### Source material
+ + + + + + +

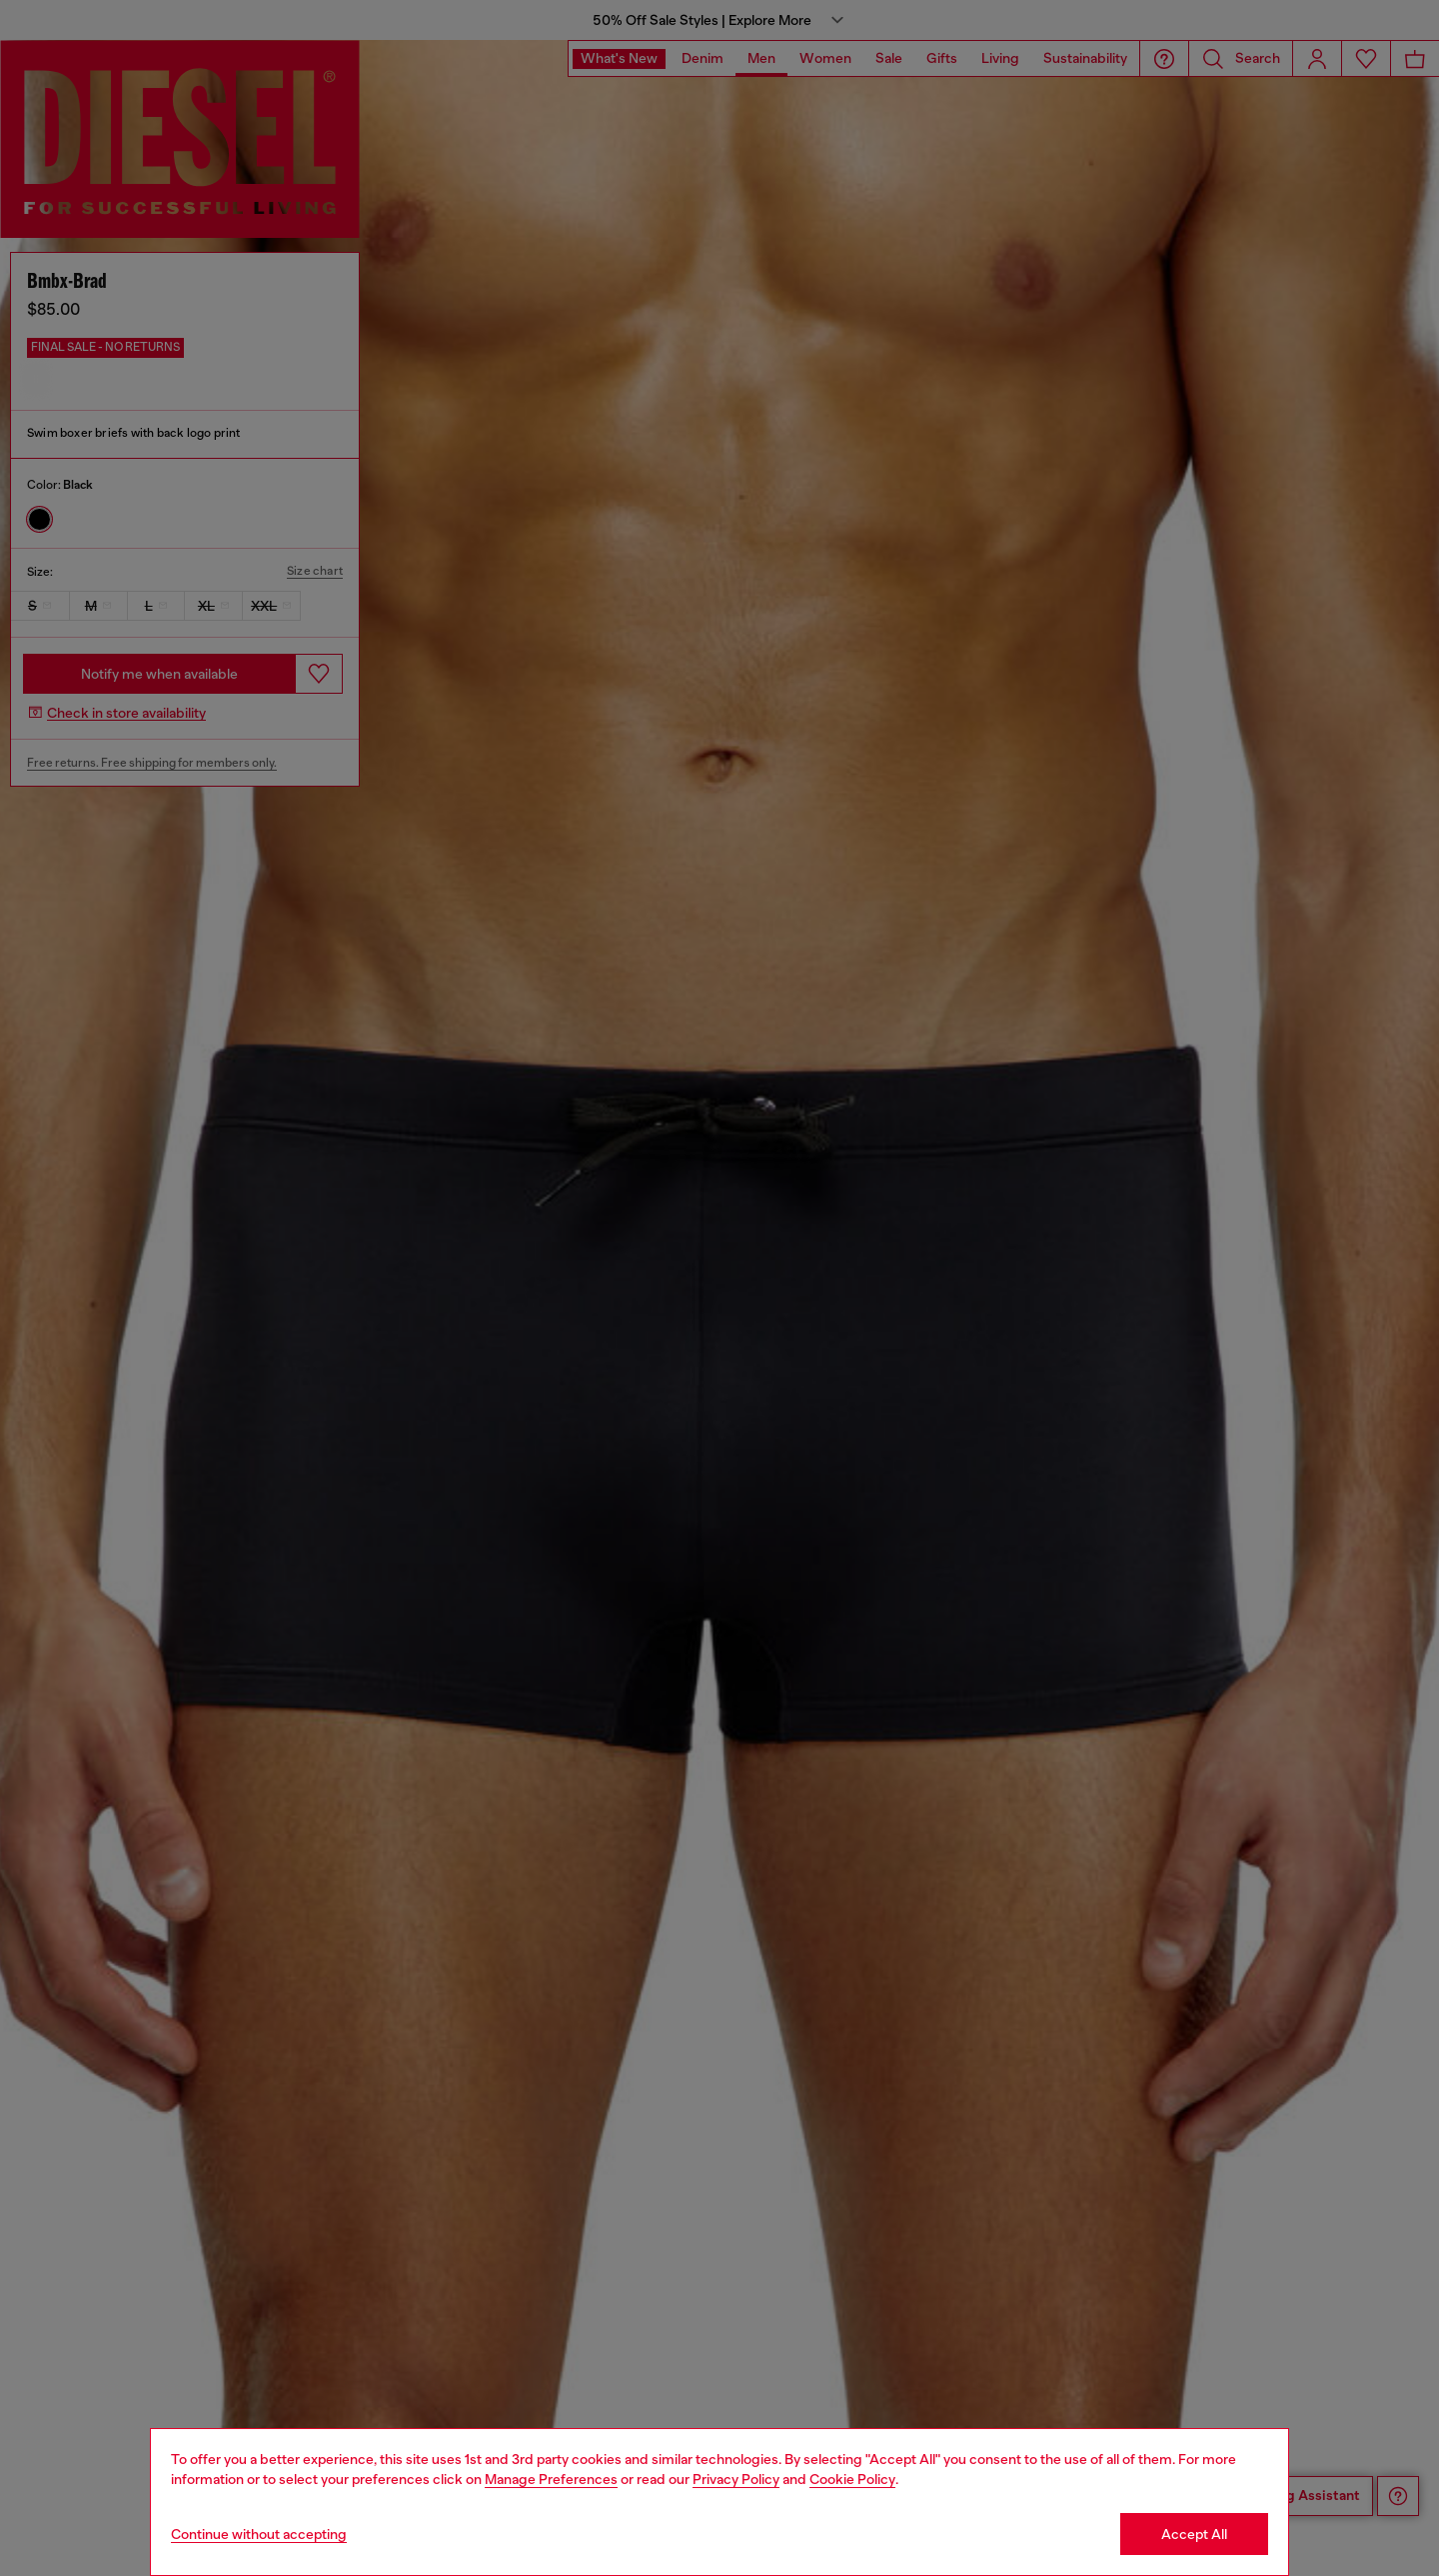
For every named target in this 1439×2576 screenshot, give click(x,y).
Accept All (1194, 2534)
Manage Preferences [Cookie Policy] (551, 2479)
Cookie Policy (852, 2479)
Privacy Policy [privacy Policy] (736, 2479)
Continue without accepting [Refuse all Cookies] (259, 2534)
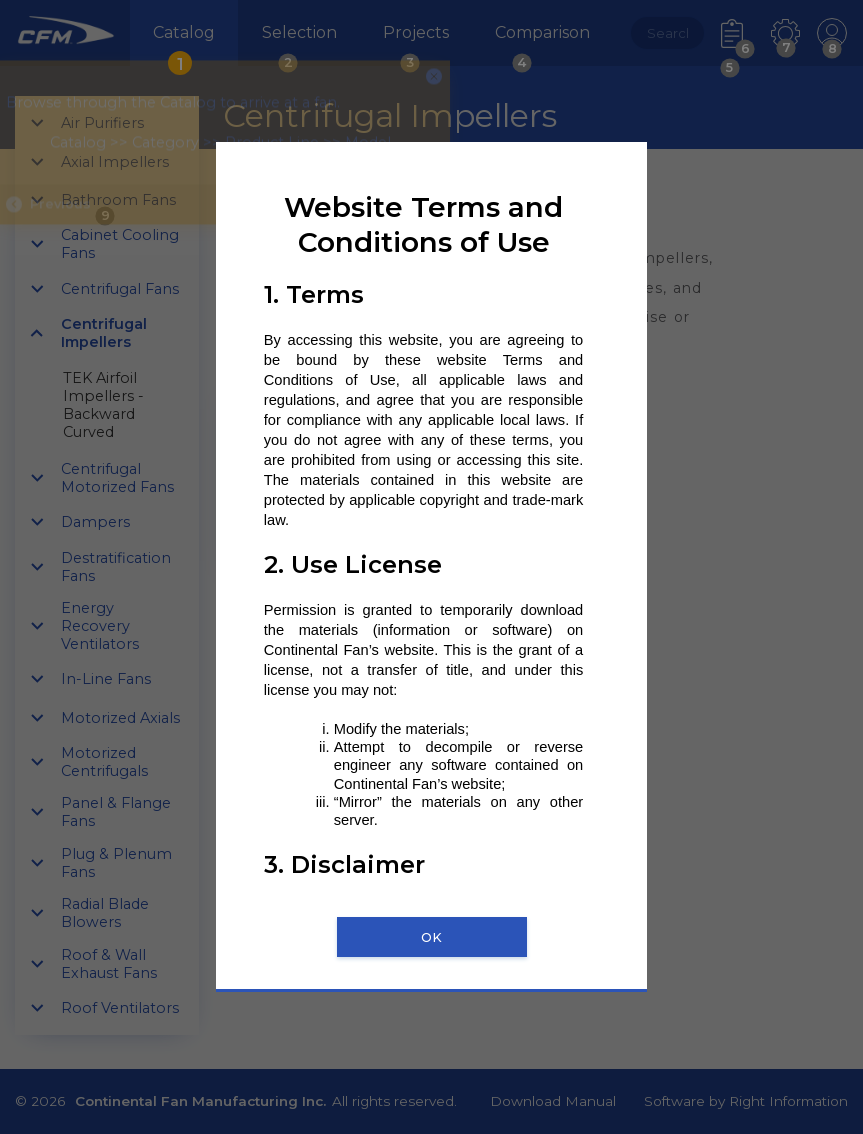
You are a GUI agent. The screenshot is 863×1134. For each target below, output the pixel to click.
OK (431, 937)
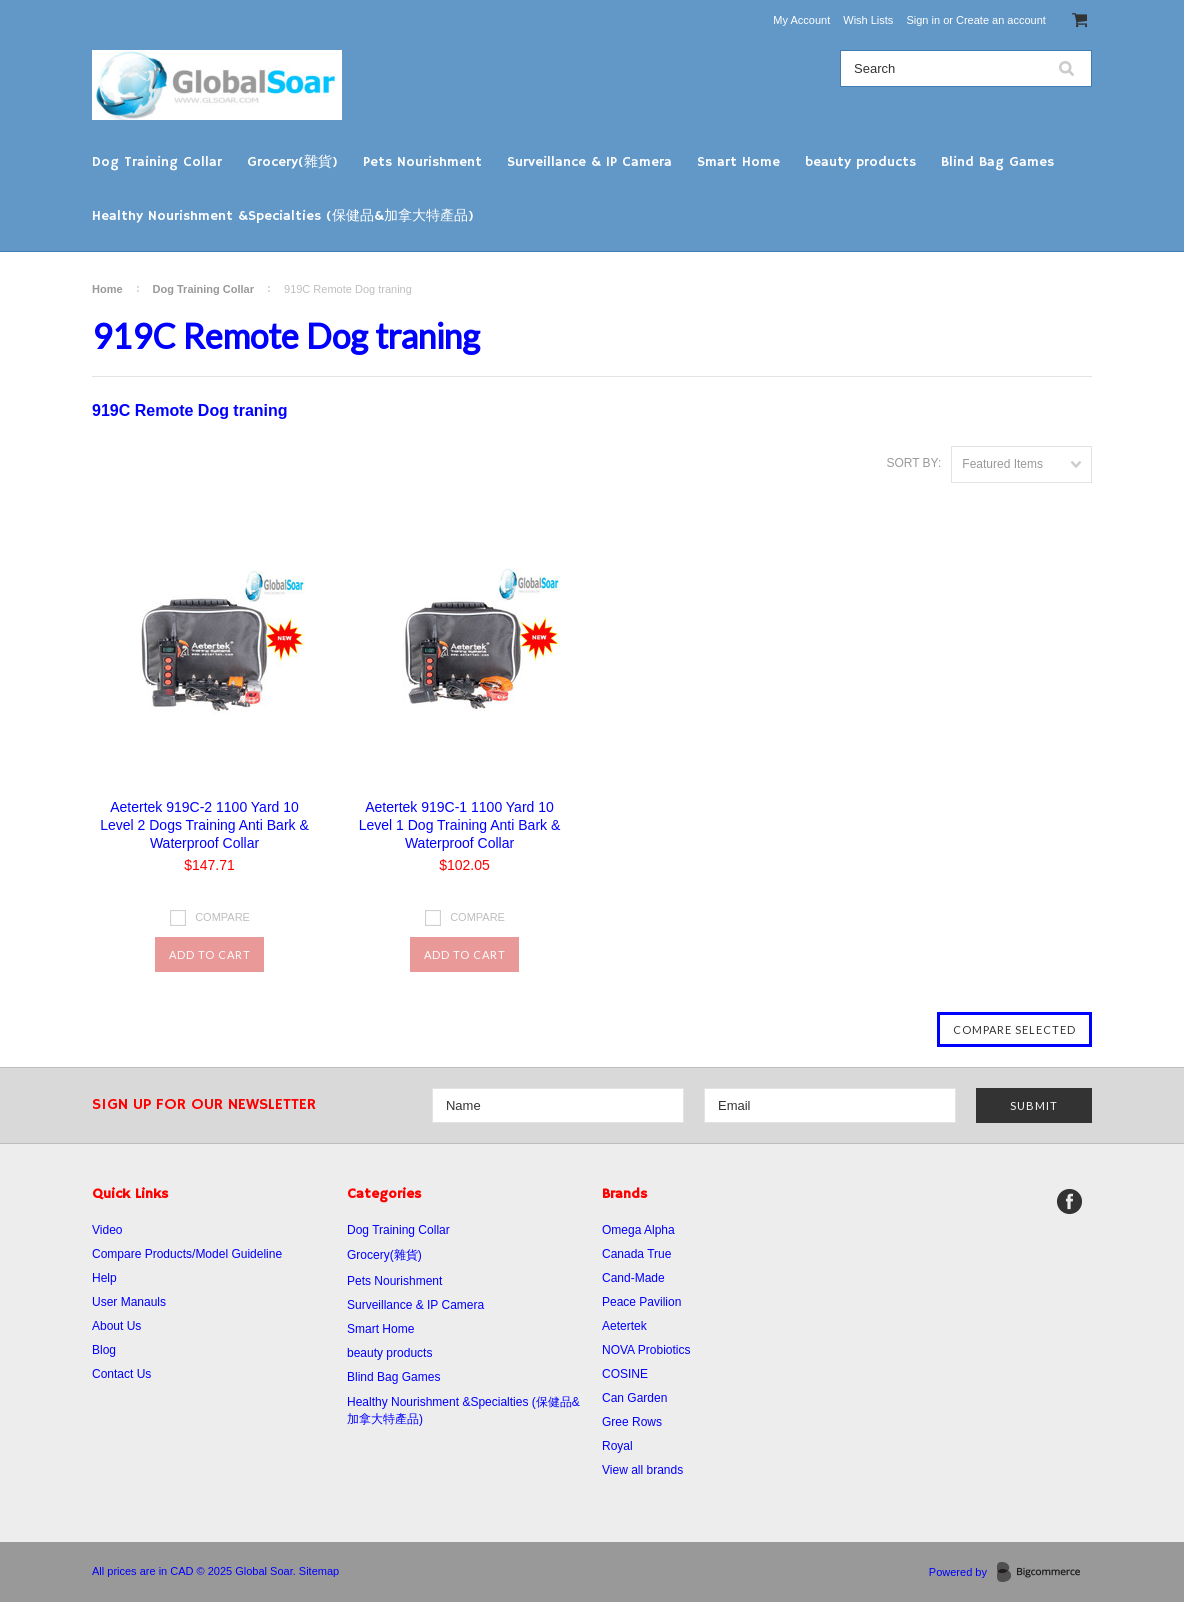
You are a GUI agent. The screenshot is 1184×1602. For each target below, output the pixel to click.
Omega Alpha (638, 1230)
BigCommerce (1044, 1573)
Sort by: (913, 463)
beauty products (860, 162)
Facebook (1069, 1201)
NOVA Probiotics (646, 1350)
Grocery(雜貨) (292, 162)
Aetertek (624, 1326)
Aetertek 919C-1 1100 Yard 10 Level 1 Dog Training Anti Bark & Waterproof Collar (460, 825)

+ + + + + + +

### Try it
Output nothing but the records, word for word, and none of their pictures.

### Reply to the task
For every named target in this 1439×2576 screenshot, give click(x,y).
Accept All (1194, 2534)
Manage Preferences [Cookie Policy] (551, 2479)
Cookie Policy (852, 2479)
Privacy Policy [privacy Policy] (736, 2479)
Continue without accepting [Refuse all Cookies] (259, 2534)
You are a GUI agent. The screenshot is 863×1134. For each target below, output the pixel to click.
OK (431, 937)
You are a GUI agent. The screenshot is 1184×1602. For each target below, output the pixel to click.
Omega Alpha (638, 1230)
BigCommerce (1044, 1573)
Sort by: (913, 463)
beauty products (860, 162)
Facebook (1069, 1201)
NOVA Probiotics (646, 1350)
Grocery(雜貨) (292, 162)
Aetertek (624, 1326)
Aetertek 919C-1 1100 Yard 10 Level 1 Dog Training Anti Bark & Waterproof Collar (460, 825)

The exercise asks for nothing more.